==== Dataset records ====
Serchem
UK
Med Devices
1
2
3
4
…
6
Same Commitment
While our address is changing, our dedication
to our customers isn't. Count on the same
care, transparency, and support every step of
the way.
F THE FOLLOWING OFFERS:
====
## What the task asks
Every entry must appear in the answer, reproduced exactly.

## Result
Serchem
UK
Med Devices
1
2
3
4
…
6
Same Commitment
While our address is changing, our dedication
to our customers isn't. Count on the same
care, transparency, and support every step of
the way.
F THE FOLLOWING OFFERS:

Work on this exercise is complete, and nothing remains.